Для понимания этого способа социальных отношений, в каком бы масштабе мы их не рассматривали, нужна не одна только коммуникативная теория, но также еще и теория игр, которая включает агонистику в свои предпосылки. И можно уже догадаться, что в этом контексте требуемое новшество не является простой «инновацией». У многих современных социологов мы находим поддержку этого подхода,[33]не говоря уже о лингвистах или философах языка.

Такая «атомизация» социальности в гибких сетях языковых игр может показаться слишком далекой от современной действительности, которая представляется скорее блокированной бюрократическим артрозом.[34]

Можно по крайней мере указать на важность институций, которые накладывают ограничения на игры, а следовательно размечают границы изобретательности партнеров в плане применения приемов.
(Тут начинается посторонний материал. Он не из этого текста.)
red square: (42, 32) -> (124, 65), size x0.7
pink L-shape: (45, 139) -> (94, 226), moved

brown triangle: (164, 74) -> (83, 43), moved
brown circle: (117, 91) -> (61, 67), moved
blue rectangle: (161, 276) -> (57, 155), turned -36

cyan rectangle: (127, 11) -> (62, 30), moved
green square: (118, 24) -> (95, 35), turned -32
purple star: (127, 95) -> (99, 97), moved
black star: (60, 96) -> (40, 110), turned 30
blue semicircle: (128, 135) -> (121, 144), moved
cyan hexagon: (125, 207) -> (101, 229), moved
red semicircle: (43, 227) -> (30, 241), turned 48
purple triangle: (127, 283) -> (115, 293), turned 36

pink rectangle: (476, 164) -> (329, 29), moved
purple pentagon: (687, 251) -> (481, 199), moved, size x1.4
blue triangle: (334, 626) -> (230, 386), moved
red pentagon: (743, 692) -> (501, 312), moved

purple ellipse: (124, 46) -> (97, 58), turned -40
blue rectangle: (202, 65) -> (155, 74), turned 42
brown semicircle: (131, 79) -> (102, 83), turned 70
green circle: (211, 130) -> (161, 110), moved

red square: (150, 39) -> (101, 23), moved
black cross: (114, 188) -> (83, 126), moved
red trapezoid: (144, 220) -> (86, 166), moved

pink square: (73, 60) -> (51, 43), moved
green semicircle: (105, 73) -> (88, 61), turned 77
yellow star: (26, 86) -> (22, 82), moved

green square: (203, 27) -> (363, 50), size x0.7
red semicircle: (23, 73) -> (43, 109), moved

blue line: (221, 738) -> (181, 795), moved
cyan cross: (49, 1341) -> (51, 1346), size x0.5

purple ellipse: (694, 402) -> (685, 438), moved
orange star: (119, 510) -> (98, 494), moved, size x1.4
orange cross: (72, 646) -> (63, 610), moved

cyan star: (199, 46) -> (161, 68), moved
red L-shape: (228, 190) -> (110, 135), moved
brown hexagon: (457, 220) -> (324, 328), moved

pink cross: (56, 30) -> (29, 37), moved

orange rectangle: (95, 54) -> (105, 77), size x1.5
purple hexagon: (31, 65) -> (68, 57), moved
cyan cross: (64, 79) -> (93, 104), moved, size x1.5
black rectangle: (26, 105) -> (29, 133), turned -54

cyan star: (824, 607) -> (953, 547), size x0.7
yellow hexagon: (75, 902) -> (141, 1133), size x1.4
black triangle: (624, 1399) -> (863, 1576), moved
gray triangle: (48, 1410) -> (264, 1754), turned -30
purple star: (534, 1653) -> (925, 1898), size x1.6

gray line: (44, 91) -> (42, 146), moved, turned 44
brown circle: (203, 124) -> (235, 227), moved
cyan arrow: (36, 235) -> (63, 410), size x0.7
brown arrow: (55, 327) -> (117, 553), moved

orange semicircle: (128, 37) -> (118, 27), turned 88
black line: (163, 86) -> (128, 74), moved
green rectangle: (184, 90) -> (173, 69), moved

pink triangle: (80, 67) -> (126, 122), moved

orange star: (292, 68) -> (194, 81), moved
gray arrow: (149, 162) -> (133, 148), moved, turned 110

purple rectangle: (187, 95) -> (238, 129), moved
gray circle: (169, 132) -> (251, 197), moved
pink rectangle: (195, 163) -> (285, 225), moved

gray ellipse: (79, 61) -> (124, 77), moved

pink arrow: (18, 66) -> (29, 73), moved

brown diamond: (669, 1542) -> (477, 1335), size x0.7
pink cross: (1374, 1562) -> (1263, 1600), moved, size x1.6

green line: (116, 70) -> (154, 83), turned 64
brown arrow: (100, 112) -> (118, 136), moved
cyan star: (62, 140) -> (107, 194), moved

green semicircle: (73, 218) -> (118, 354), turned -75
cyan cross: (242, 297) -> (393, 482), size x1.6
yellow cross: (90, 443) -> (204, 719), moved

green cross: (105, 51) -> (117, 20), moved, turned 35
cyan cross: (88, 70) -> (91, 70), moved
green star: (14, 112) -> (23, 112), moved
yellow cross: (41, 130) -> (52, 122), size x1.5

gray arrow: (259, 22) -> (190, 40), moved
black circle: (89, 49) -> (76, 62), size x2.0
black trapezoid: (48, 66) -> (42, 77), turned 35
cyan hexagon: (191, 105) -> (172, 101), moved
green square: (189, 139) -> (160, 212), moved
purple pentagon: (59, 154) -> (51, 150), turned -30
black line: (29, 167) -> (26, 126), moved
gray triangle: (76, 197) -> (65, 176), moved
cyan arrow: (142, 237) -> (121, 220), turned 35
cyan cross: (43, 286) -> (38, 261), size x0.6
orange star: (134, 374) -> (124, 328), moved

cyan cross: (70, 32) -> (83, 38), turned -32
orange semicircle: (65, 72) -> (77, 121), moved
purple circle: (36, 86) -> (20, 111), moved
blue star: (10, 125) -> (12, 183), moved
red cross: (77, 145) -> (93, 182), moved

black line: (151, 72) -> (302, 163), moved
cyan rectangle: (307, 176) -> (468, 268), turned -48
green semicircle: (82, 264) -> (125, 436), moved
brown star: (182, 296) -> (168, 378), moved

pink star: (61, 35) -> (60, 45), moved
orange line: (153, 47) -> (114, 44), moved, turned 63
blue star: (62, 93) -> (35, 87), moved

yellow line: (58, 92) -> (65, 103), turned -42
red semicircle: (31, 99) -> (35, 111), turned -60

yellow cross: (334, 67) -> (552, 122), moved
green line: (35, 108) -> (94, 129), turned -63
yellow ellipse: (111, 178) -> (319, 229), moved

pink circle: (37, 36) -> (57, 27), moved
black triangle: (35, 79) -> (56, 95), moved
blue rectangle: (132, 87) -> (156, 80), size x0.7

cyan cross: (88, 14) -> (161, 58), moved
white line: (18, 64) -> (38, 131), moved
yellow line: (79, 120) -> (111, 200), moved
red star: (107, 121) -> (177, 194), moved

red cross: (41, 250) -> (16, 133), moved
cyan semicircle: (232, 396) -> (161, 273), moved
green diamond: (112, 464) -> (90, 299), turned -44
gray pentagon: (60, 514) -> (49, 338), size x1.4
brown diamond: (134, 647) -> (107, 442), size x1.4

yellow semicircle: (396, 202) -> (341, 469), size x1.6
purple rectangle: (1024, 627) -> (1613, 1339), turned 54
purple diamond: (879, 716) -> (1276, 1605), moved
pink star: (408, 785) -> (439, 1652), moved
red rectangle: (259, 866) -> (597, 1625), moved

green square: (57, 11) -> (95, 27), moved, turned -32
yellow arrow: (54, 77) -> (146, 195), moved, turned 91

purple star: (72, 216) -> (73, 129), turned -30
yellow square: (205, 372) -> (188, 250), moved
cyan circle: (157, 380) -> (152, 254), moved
Это, по-видимому, нс составляет особой трудности.

При обычном использовании речи, например в разговоре между двумя друзьями, собеседники пускают в ход все средства, изменяя игру от одного высказывания к другому: вопрос, просьба, утверждение, рассказ — все бросается вперемешку в бой. Это бой не без правил[35], но ее правило разрешает и даже стимулирует весьма большую изменчивость высказываний.

Таким образом, с этой точки зрения, институция всегда отличается от дискуссии, тем, что она требует дополнительных ограничений, чтобы декларируемые высказывания были приемлемыми для нее. Эти ограничения как фильтры действуют на силу дискурса, они обрывают возможные связи в коммуникативных сетях: есть вещи, о которых нельзя говорить. Кроме того, они отдают предпочтение некоторым классам высказываний, а иногда и одному единственному, господство которого характеризует дискурс определенной институции: нужно говорить об определенных вещах и в определенной манере. Как, например, команда в армии, молитва в церкви, доносительство в школе, рассказ в семье, задавание вопросов в философии, производительность на предприятии… Бюрократизация есть крайнее проявление этой тенденции.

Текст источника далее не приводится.